Jusque-là nous avions eu presque tous assez de force pour retenir nos larmes ; mais le voyant boire, et après qu’il eut bu, nous n’en fûmes plus les maîtres. Pour moi, malgré tous mes efforts, mes larmes s’échappèrent avec tant d’abondance, que je me couvris de mon manteau pour pleurer sur moi-même ; car ce n’était pas le malheur de Socrate que je pleurais, mais le mien, en songeant quel ami j’allais perdre.

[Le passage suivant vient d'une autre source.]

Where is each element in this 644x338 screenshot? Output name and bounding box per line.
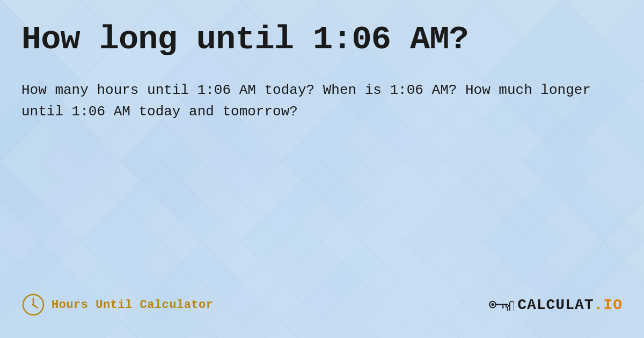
page-footer: Hours Until Calculator CALCULAT.IO: [21, 293, 623, 322]
svg-point-39: [32, 304, 34, 306]
page-title: How long until 1:06 AM?: [21, 21, 623, 58]
clock-icon: [21, 293, 45, 317]
brand-logo: CALCULAT.IO: [487, 295, 623, 315]
brand-icon: [487, 295, 514, 315]
brand-name: CALCULAT.IO: [517, 297, 623, 313]
page-description: How many hours until 1:06 AM today? When…: [21, 79, 612, 123]
brand-accent: .IO: [594, 297, 623, 313]
svg-point-41: [492, 303, 494, 306]
calculator-label: Hours Until Calculator: [52, 298, 213, 312]
hours-calculator-branding: Hours Until Calculator: [21, 293, 213, 317]
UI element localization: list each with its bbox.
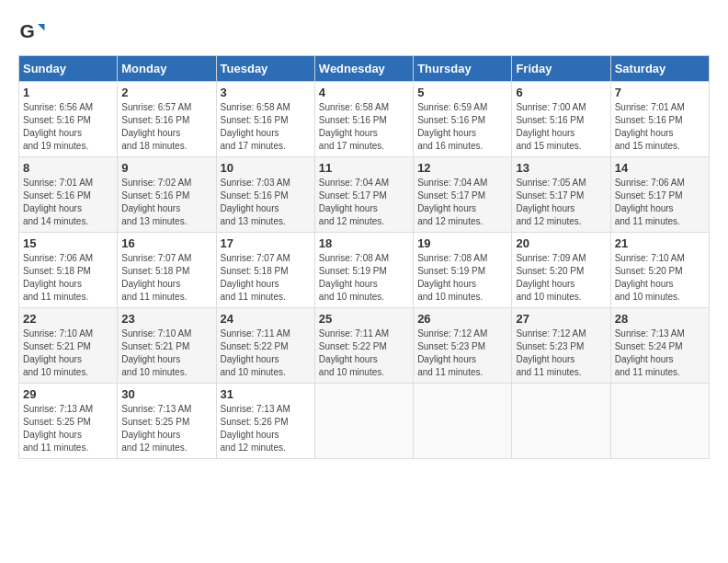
- day-info: Sunrise: 7:09 AM Sunset: 5:20 PM Dayligh…: [516, 252, 606, 304]
- day-number: 28: [615, 312, 705, 326]
- calendar-day-cell: 5 Sunrise: 6:59 AM Sunset: 5:16 PM Dayli…: [414, 82, 512, 157]
- calendar-week-row: 1 Sunrise: 6:56 AM Sunset: 5:16 PM Dayli…: [19, 82, 710, 157]
- day-info: Sunrise: 7:07 AM Sunset: 5:18 PM Dayligh…: [221, 252, 311, 304]
- calendar-day-cell: 16 Sunrise: 7:07 AM Sunset: 5:18 PM Dayl…: [118, 233, 216, 308]
- day-info: Sunrise: 7:12 AM Sunset: 5:23 PM Dayligh…: [417, 327, 507, 379]
- calendar-day-cell: 12 Sunrise: 7:04 AM Sunset: 5:17 PM Dayl…: [414, 157, 512, 233]
- day-info: Sunrise: 7:02 AM Sunset: 5:16 PM Dayligh…: [121, 177, 211, 228]
- day-info: Sunrise: 7:04 AM Sunset: 5:17 PM Dayligh…: [417, 177, 507, 228]
- calendar-day-cell: 6 Sunrise: 7:00 AM Sunset: 5:16 PM Dayli…: [512, 82, 610, 157]
- day-number: 8: [23, 161, 113, 175]
- calendar-header-cell: Tuesday: [216, 56, 314, 82]
- calendar-day-cell: 3 Sunrise: 6:58 AM Sunset: 5:16 PM Dayli…: [216, 82, 314, 157]
- day-info: Sunrise: 7:01 AM Sunset: 5:16 PM Dayligh…: [23, 177, 113, 228]
- calendar-header-cell: Friday: [512, 56, 610, 82]
- day-info: Sunrise: 7:08 AM Sunset: 5:19 PM Dayligh…: [417, 252, 507, 304]
- day-number: 25: [319, 312, 409, 326]
- day-number: 1: [23, 86, 113, 99]
- calendar-week-row: 29 Sunrise: 7:13 AM Sunset: 5:25 PM Dayl…: [19, 384, 710, 459]
- calendar-day-cell: 31 Sunrise: 7:13 AM Sunset: 5:26 PM Dayl…: [216, 384, 314, 459]
- day-number: 21: [615, 236, 705, 250]
- day-number: 17: [221, 236, 311, 250]
- calendar-day-cell: 24 Sunrise: 7:11 AM Sunset: 5:22 PM Dayl…: [216, 308, 314, 384]
- day-info: Sunrise: 7:12 AM Sunset: 5:23 PM Dayligh…: [516, 327, 606, 379]
- calendar-header: SundayMondayTuesdayWednesdayThursdayFrid…: [19, 56, 710, 82]
- day-number: 30: [121, 387, 211, 401]
- day-number: 14: [615, 161, 705, 175]
- day-number: 2: [121, 86, 211, 99]
- day-info: Sunrise: 6:57 AM Sunset: 5:16 PM Dayligh…: [121, 101, 211, 153]
- day-info: Sunrise: 7:03 AM Sunset: 5:16 PM Dayligh…: [221, 177, 311, 228]
- calendar-day-cell: 23 Sunrise: 7:10 AM Sunset: 5:21 PM Dayl…: [118, 308, 216, 384]
- logo: G: [18, 18, 50, 46]
- calendar-day-cell: 20 Sunrise: 7:09 AM Sunset: 5:20 PM Dayl…: [512, 233, 610, 308]
- day-number: 11: [319, 161, 409, 175]
- day-info: Sunrise: 6:56 AM Sunset: 5:16 PM Dayligh…: [23, 101, 113, 153]
- calendar-day-cell: 8 Sunrise: 7:01 AM Sunset: 5:16 PM Dayli…: [19, 157, 118, 233]
- calendar-day-cell: 13 Sunrise: 7:05 AM Sunset: 5:17 PM Dayl…: [512, 157, 610, 233]
- calendar-day-cell: 18 Sunrise: 7:08 AM Sunset: 5:19 PM Dayl…: [314, 233, 413, 308]
- calendar-body: 1 Sunrise: 6:56 AM Sunset: 5:16 PM Dayli…: [19, 82, 710, 459]
- calendar-day-cell: [512, 384, 610, 459]
- day-number: 9: [121, 161, 211, 175]
- day-number: 19: [417, 236, 507, 250]
- calendar-day-cell: 15 Sunrise: 7:06 AM Sunset: 5:18 PM Dayl…: [19, 233, 118, 308]
- day-number: 3: [221, 86, 311, 99]
- svg-text:G: G: [20, 20, 35, 41]
- day-info: Sunrise: 7:13 AM Sunset: 5:24 PM Dayligh…: [615, 327, 705, 379]
- calendar-week-row: 22 Sunrise: 7:10 AM Sunset: 5:21 PM Dayl…: [19, 308, 710, 384]
- calendar-day-cell: 19 Sunrise: 7:08 AM Sunset: 5:19 PM Dayl…: [414, 233, 512, 308]
- calendar-day-cell: 14 Sunrise: 7:06 AM Sunset: 5:17 PM Dayl…: [610, 157, 709, 233]
- day-info: Sunrise: 7:11 AM Sunset: 5:22 PM Dayligh…: [319, 327, 409, 379]
- calendar-header-cell: Thursday: [414, 56, 512, 82]
- day-info: Sunrise: 7:13 AM Sunset: 5:26 PM Dayligh…: [221, 403, 311, 454]
- calendar-day-cell: 22 Sunrise: 7:10 AM Sunset: 5:21 PM Dayl…: [19, 308, 118, 384]
- day-number: 10: [221, 161, 311, 175]
- day-number: 5: [417, 86, 507, 99]
- day-number: 31: [221, 387, 311, 401]
- calendar-day-cell: 1 Sunrise: 6:56 AM Sunset: 5:16 PM Dayli…: [19, 82, 118, 157]
- page-header: G: [18, 18, 710, 46]
- calendar-day-cell: 11 Sunrise: 7:04 AM Sunset: 5:17 PM Dayl…: [314, 157, 413, 233]
- day-number: 18: [319, 236, 409, 250]
- calendar-day-cell: 10 Sunrise: 7:03 AM Sunset: 5:16 PM Dayl…: [216, 157, 314, 233]
- day-info: Sunrise: 7:04 AM Sunset: 5:17 PM Dayligh…: [319, 177, 409, 228]
- calendar-header-cell: Monday: [118, 56, 216, 82]
- calendar-day-cell: 17 Sunrise: 7:07 AM Sunset: 5:18 PM Dayl…: [216, 233, 314, 308]
- day-number: 26: [417, 312, 507, 326]
- day-number: 7: [615, 86, 705, 99]
- day-info: Sunrise: 7:10 AM Sunset: 5:21 PM Dayligh…: [23, 327, 113, 379]
- day-info: Sunrise: 7:07 AM Sunset: 5:18 PM Dayligh…: [121, 252, 211, 304]
- calendar-header-cell: Sunday: [19, 56, 118, 82]
- svg-marker-1: [38, 24, 45, 31]
- day-info: Sunrise: 7:06 AM Sunset: 5:18 PM Dayligh…: [23, 252, 113, 304]
- day-number: 12: [417, 161, 507, 175]
- day-info: Sunrise: 6:58 AM Sunset: 5:16 PM Dayligh…: [221, 101, 311, 153]
- day-info: Sunrise: 7:13 AM Sunset: 5:25 PM Dayligh…: [121, 403, 211, 454]
- day-number: 27: [516, 312, 606, 326]
- calendar-day-cell: 26 Sunrise: 7:12 AM Sunset: 5:23 PM Dayl…: [414, 308, 512, 384]
- calendar-week-row: 8 Sunrise: 7:01 AM Sunset: 5:16 PM Dayli…: [19, 157, 710, 233]
- calendar-day-cell: 28 Sunrise: 7:13 AM Sunset: 5:24 PM Dayl…: [610, 308, 709, 384]
- day-number: 15: [23, 236, 113, 250]
- day-number: 16: [121, 236, 211, 250]
- day-info: Sunrise: 7:00 AM Sunset: 5:16 PM Dayligh…: [516, 101, 606, 153]
- day-info: Sunrise: 6:59 AM Sunset: 5:16 PM Dayligh…: [417, 101, 507, 153]
- day-info: Sunrise: 7:11 AM Sunset: 5:22 PM Dayligh…: [221, 327, 311, 379]
- calendar-header-cell: Wednesday: [314, 56, 413, 82]
- day-number: 6: [516, 86, 606, 99]
- day-info: Sunrise: 7:10 AM Sunset: 5:20 PM Dayligh…: [615, 252, 705, 304]
- day-info: Sunrise: 7:13 AM Sunset: 5:25 PM Dayligh…: [23, 403, 113, 454]
- calendar-day-cell: 2 Sunrise: 6:57 AM Sunset: 5:16 PM Dayli…: [118, 82, 216, 157]
- day-info: Sunrise: 7:10 AM Sunset: 5:21 PM Dayligh…: [121, 327, 211, 379]
- day-number: 20: [516, 236, 606, 250]
- calendar-day-cell: 30 Sunrise: 7:13 AM Sunset: 5:25 PM Dayl…: [118, 384, 216, 459]
- calendar-day-cell: 9 Sunrise: 7:02 AM Sunset: 5:16 PM Dayli…: [118, 157, 216, 233]
- calendar-header-cell: Saturday: [610, 56, 709, 82]
- calendar-day-cell: 27 Sunrise: 7:12 AM Sunset: 5:23 PM Dayl…: [512, 308, 610, 384]
- day-info: Sunrise: 7:06 AM Sunset: 5:17 PM Dayligh…: [615, 177, 705, 228]
- day-number: 22: [23, 312, 113, 326]
- calendar-day-cell: 4 Sunrise: 6:58 AM Sunset: 5:16 PM Dayli…: [314, 82, 413, 157]
- calendar-day-cell: [414, 384, 512, 459]
- day-info: Sunrise: 7:01 AM Sunset: 5:16 PM Dayligh…: [615, 101, 705, 153]
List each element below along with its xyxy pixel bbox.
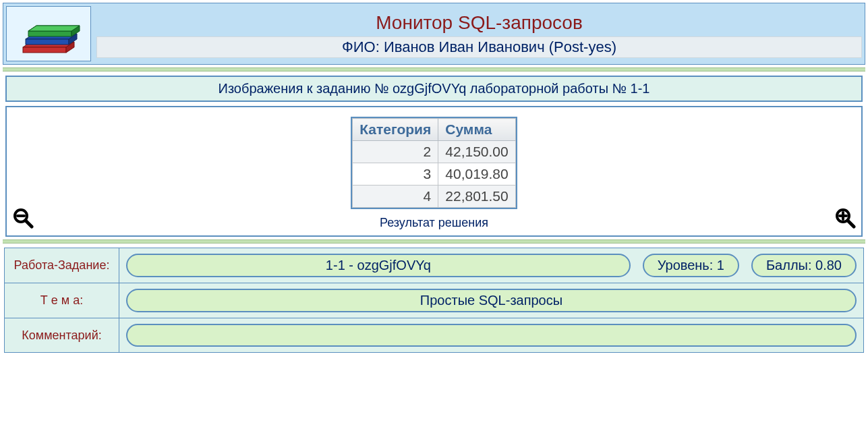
logo[interactable] bbox=[6, 6, 91, 61]
info-table: Работа-Задание: 1-1 - ozgGjfOVYq Уровень… bbox=[4, 248, 864, 353]
zoom-out-button[interactable] bbox=[12, 207, 34, 231]
zoom-in-icon bbox=[834, 207, 856, 229]
pill-comment bbox=[126, 324, 857, 347]
svg-rect-1 bbox=[26, 39, 69, 45]
header-bar: Монитор SQL-запросов ФИО: Иванов Иван Ив… bbox=[3, 3, 865, 65]
label-work-task: Работа-Задание: bbox=[5, 248, 119, 283]
result-table: Категория Сумма 2 42,150.00 3 40,019.80 … bbox=[352, 118, 515, 208]
zoom-out-icon bbox=[12, 207, 34, 229]
pill-topic: Простые SQL-запросы bbox=[126, 289, 857, 312]
divider bbox=[3, 67, 865, 72]
table-row: 2 42,150.00 bbox=[353, 141, 515, 163]
label-topic: Т е м а: bbox=[5, 283, 119, 318]
task-subtitle: Изображения к заданию № ozgGjfOVYq лабор… bbox=[5, 76, 863, 102]
svg-line-4 bbox=[26, 221, 32, 227]
label-comment: Комментарий: bbox=[5, 318, 119, 353]
books-icon bbox=[15, 7, 82, 61]
pill-level: Уровень: 1 bbox=[643, 254, 739, 277]
table-row: 3 40,019.80 bbox=[353, 163, 515, 186]
pill-points: Баллы: 0.80 bbox=[751, 254, 857, 277]
svg-line-7 bbox=[848, 221, 854, 227]
table-row: 4 22,801.50 bbox=[353, 186, 515, 208]
user-info: ФИО: Иванов Иван Иванович (Post-yes) bbox=[96, 36, 862, 58]
result-caption: Результат решения bbox=[12, 216, 856, 230]
header-texts: Монитор SQL-запросов ФИО: Иванов Иван Ив… bbox=[94, 3, 865, 64]
svg-rect-2 bbox=[28, 31, 71, 36]
svg-rect-0 bbox=[23, 47, 66, 53]
result-col-category: Категория bbox=[353, 119, 438, 141]
pill-work-task: 1-1 - ozgGjfOVYq bbox=[126, 254, 631, 277]
zoom-in-button[interactable] bbox=[834, 207, 856, 231]
page-title: Монитор SQL-запросов bbox=[94, 9, 865, 36]
result-table-box: Категория Сумма 2 42,150.00 3 40,019.80 … bbox=[351, 117, 517, 209]
result-col-sum: Сумма bbox=[438, 119, 515, 141]
result-panel: Категория Сумма 2 42,150.00 3 40,019.80 … bbox=[5, 106, 863, 237]
divider bbox=[3, 239, 865, 244]
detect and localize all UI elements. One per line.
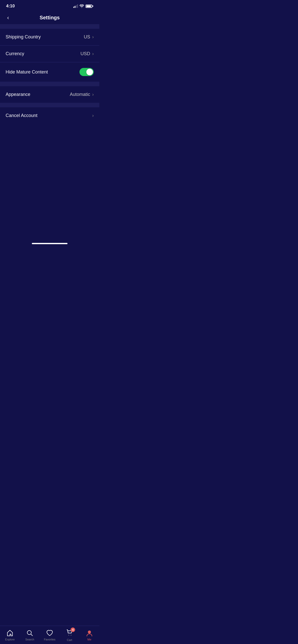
cancel-account-label: Cancel Account <box>6 113 37 118</box>
empty-area <box>0 124 99 221</box>
appearance-label: Appearance <box>6 92 30 97</box>
appearance-row[interactable]: Appearance Automatic › <box>0 86 99 103</box>
section-divider-top <box>0 24 99 29</box>
status-bar: 4:10 <box>0 0 99 11</box>
section-divider-cancel <box>0 103 99 107</box>
shipping-country-row[interactable]: Shipping Country US › <box>0 29 99 46</box>
bottom-spacer <box>0 221 99 241</box>
cancel-account-value: › <box>92 113 94 118</box>
home-bar <box>0 241 99 245</box>
hide-mature-content-toggle[interactable] <box>79 68 94 76</box>
status-time: 4:10 <box>6 4 15 9</box>
svg-point-0 <box>82 7 82 8</box>
signal-icon <box>73 4 78 8</box>
home-indicator <box>32 243 67 244</box>
settings-section-2: Appearance Automatic › <box>0 86 99 103</box>
wifi-icon <box>79 4 84 8</box>
shipping-country-label: Shipping Country <box>6 34 41 40</box>
chevron-icon: › <box>92 113 94 118</box>
back-button[interactable]: ‹ <box>5 13 11 22</box>
hide-mature-content-row[interactable]: Hide Mature Content <box>0 62 99 82</box>
header: ‹ Settings <box>0 11 99 24</box>
cancel-account-row[interactable]: Cancel Account › <box>0 107 99 124</box>
chevron-icon: › <box>92 34 94 40</box>
chevron-icon: › <box>92 92 94 97</box>
section-divider-middle <box>0 82 99 86</box>
chevron-icon: › <box>92 51 94 56</box>
currency-value: USD › <box>80 51 94 56</box>
status-icons <box>73 4 93 8</box>
currency-label: Currency <box>6 51 24 56</box>
currency-row[interactable]: Currency USD › <box>0 46 99 62</box>
shipping-country-value: US › <box>84 34 94 40</box>
appearance-value: Automatic › <box>70 92 94 97</box>
page-title: Settings <box>40 15 60 21</box>
hide-mature-content-label: Hide Mature Content <box>6 69 48 75</box>
settings-section-3: Cancel Account › <box>0 107 99 124</box>
settings-section-1: Shipping Country US › Currency USD › Hid… <box>0 29 99 82</box>
battery-icon <box>86 5 93 8</box>
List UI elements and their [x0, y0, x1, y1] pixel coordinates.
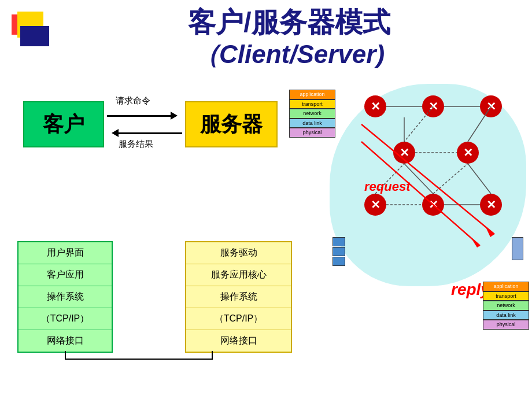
server-stack-row-2: 服务应用核心 — [186, 264, 291, 286]
request-arrow-label: request — [364, 179, 410, 194]
arrow-right-head — [171, 112, 178, 120]
server-stack-row-5: 网络接口 — [186, 330, 291, 352]
client-stack: 用户界面 客户应用 操作系统 （TCP/IP） 网络接口 — [17, 241, 113, 353]
osi-stack-bottom-right: application transport network data link … — [483, 282, 529, 330]
arrow-left — [107, 129, 182, 137]
device-server-right — [512, 237, 523, 260]
title-sub: （Client/Server) — [46, 39, 532, 70]
title-area: 客户/服务器模式 （Client/Server) — [46, 6, 532, 69]
bottom-line-left — [65, 351, 66, 360]
deco-blue-square — [20, 26, 49, 46]
osi-transport-layer: transport — [289, 99, 335, 109]
server-stack-row-3: 操作系统 — [186, 286, 291, 308]
router-4: ✕ — [393, 142, 415, 164]
router-8: ✕ — [480, 194, 502, 216]
osi-network-layer: network — [289, 109, 335, 119]
osi-physical-layer: physical — [289, 128, 335, 138]
arrow-area: 请求命令 服务结果 — [107, 95, 182, 153]
osi-stack-top: application transport network data link … — [289, 90, 335, 138]
server-box: 服务器 — [185, 101, 278, 147]
osi-datalink-layer: data link — [289, 119, 335, 128]
device-stack-left — [332, 237, 345, 266]
osi-transport-layer-br: transport — [483, 291, 529, 301]
router-7: ✕ — [422, 194, 444, 216]
title-main: 客户/服务器模式 — [46, 6, 532, 39]
arrow-left-head — [112, 129, 119, 137]
service-label: 服务结果 — [119, 139, 153, 150]
router-3: ✕ — [480, 95, 502, 117]
osi-app-layer-br: application — [483, 282, 529, 291]
bottom-connect-line — [65, 359, 212, 360]
client-stack-row-3: 操作系统 — [19, 286, 112, 308]
router-6: ✕ — [364, 194, 386, 216]
osi-network-layer-br: network — [483, 301, 529, 311]
request-label: 请求命令 — [116, 95, 150, 106]
server-stack-row-1: 服务驱动 — [186, 242, 291, 264]
network-area: ✕ ✕ ✕ ✕ ✕ ✕ ✕ ✕ — [330, 84, 526, 309]
arrow-right-line — [107, 115, 171, 117]
osi-physical-layer-br: physical — [483, 320, 529, 330]
server-stack-row-4: （TCP/IP） — [186, 308, 291, 330]
client-stack-row-5: 网络接口 — [19, 330, 112, 352]
osi-datalink-layer-br: data link — [483, 311, 529, 320]
server-stack: 服务驱动 服务应用核心 操作系统 （TCP/IP） 网络接口 — [185, 241, 292, 353]
osi-app-layer: application — [289, 90, 335, 99]
client-stack-row-1: 用户界面 — [19, 242, 112, 264]
arrow-left-line — [119, 132, 182, 134]
client-box: 客户 — [23, 101, 104, 147]
router-5: ✕ — [457, 142, 479, 164]
bottom-line-right — [212, 351, 213, 360]
client-stack-row-2: 客户应用 — [19, 264, 112, 286]
router-1: ✕ — [364, 95, 386, 117]
router-2: ✕ — [422, 95, 444, 117]
arrow-right — [107, 112, 182, 120]
client-stack-row-4: （TCP/IP） — [19, 308, 112, 330]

Criton avant moi, n’ayant pu retenir ses larmes, était sorti ; et Apollodore, qui n’avait presque pas cessé de pleurer auparavant, se mit alors à crier, à hurler et à sangloter avec tant de force, qu’il n’y eut personne à qui il ne fît fendre le cœur, excepté Socrate. « Que faites-vous, dit-il, ô mes bons amis ? N’était-ce pas pour cela que j’avais renvoyé les femmes, pour éviter des scènes aussi peu convenables ? car j’ai toujours ouï dire qu’il faut mourir avec de bonnes paroles. Tenez-vous donc en repos, et montrez plus de fermeté. »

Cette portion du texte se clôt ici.